On the night of April 9, 1951, John D. Fisher and James Bell met at Dad’s Grill in Grove City of Mercer County and planned an automobile drinking party. From Dad’s Grill they proceeded to the City Grill and there invited Ruth Ann Garner, a girl 13 years of age, to accompany them on their contemplated alcoholic spree. Fisher then telephoned his girl friend, 22-year old Dorothy Gregg, and she joined the group in front of Dad’s Grill some time after 11 o’clock. James Bell summoned his wife (Mary A. Bell), and then Ralph *447 King, a friend of Ruth Ann’s, appeared on the scene to complete the party.

With Fisher at the wheel, the merrymakers headed for Mercer, Pennsylvania, drinking whiskey from a bottle as they travelled, Fisher not denying himself a share of the contents. Somewhere east of Mercer (by chance in front of Wilson’s beer garden) Fisher ran off the road, but without resulting mishap. This erratic driving was repeated at least twice again on the journey. Some 25 miles out of Grove City, the gay travellers passed through Sharon and continued on to Masury, Ohio, where they entered the Brookfield Inn for an hour’s drinking and then proceeded to the Sky Club, also beyond the Pennsylvania border, where further alcohol was ordered and consumed.

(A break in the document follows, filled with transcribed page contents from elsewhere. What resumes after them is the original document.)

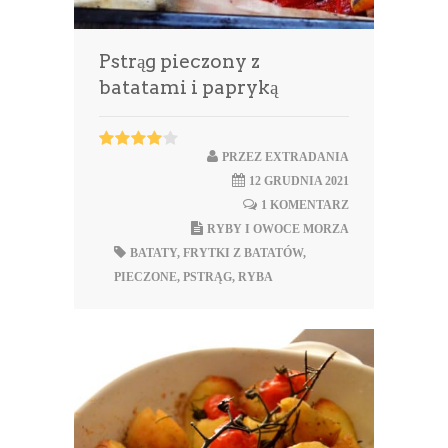
Pstrąg pieczony z
batatami i papryką
PRZEZ
EXTRADANIA
12 GRUDNIA 2021
1 KOMENTARZ
RYBY I OWOCE MORZA
BATATY
,
FRYTKI Z BATATÓW
,
PIECZONE
,
PSTRĄG
,
RYBA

At the Sky Club, one of the girls met for the first time a Robert Trepanosky and he was recruited into the dramatis personae of this spirituous drama of the road. At about 2 a.m., Ruth Ann, the 13-year old, apparently more alert than the older heads about her, voiced the apprehension that Fisher’s excessive drinking cast doubts on his ability to drive with safety. Trepanosky volunteered to ask his friend, John Allison, also in the night club, to take the girls home in his car, whereupon Allison entered the scenario of the impending and unfolding tragedy. Some time later, Dorothy and Ruth Ann proceeded on foot from the Sky Club across the State line into Pennsylvania, this being done because of the fear that some law might be violated by transporting the minor Ruth Ann across the boundary between Ohio and Pennsylvania. Allison waited for the girls on a street in Sharon.

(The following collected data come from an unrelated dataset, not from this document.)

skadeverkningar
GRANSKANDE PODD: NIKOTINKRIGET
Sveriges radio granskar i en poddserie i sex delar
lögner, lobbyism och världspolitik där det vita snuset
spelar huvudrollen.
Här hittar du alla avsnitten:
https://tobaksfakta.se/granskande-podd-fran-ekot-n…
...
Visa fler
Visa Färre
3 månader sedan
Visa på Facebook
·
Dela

John Fisher, while the party was still at the Sky Club, manifested considerable résentment. over Dorothy Gregg’s choice not to ride back with him to Grove *448 City, remonstrating to Allison: “Listen, fellow, you better let these girls go home with us.” He then proceeded to argue with Dorothy that she should not travel in Allison’s automobile. Unconvinced by his persuasions, Dorothy walked away from him and he made the cryptic remark (to become significant in the light of what followed) that she would be “sorry.”

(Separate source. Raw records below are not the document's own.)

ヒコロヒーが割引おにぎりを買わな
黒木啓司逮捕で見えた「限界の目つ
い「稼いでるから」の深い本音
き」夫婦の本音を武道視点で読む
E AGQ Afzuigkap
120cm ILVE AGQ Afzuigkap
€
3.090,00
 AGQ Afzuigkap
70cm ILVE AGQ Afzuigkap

As the Allison car, now carrying as passengers Dorothy Gregg, Ruth Ann Garner and Robert Trepanosky, pulled away from where the girls had boarded it on the West State Street hill in Sharon, Fisher with the remainder of the party determinedly followed in its immediate wake. Fisher trailed the Allison car over various streets and was hard on Allison’s rear as it entered Washington Street in Sharon and committed itself to the rumbling advance over the five railroad tracks which cut across that thoroughfare. Overtaking Allison on the railroad crossing, Fisher swung to the right, striking Allison’s right rear bumper. He maneuvered to the right side of Allison’s speeding automobile, apparently trying to outspeed it. As both cars passed over the last railroad track of the crossing, Fisher shot ahead and at a point estimated to be 21 feet 8 inches from the western end of the crossing, he suddenly cut his wheel to the left into the direct path of Allison and stopped. Allison jammed on his brakes and swung to the left to avoid the barricade of Fisher’s car, but the momentum caused him to jump the curb, bound some. 30 feet across a yard and crash head-on into a tree, the impact instantly killing Robert Trepanosky, knocking the two girls and Allison unconscious and inflicting serious injuries on both Allison and Dorothy.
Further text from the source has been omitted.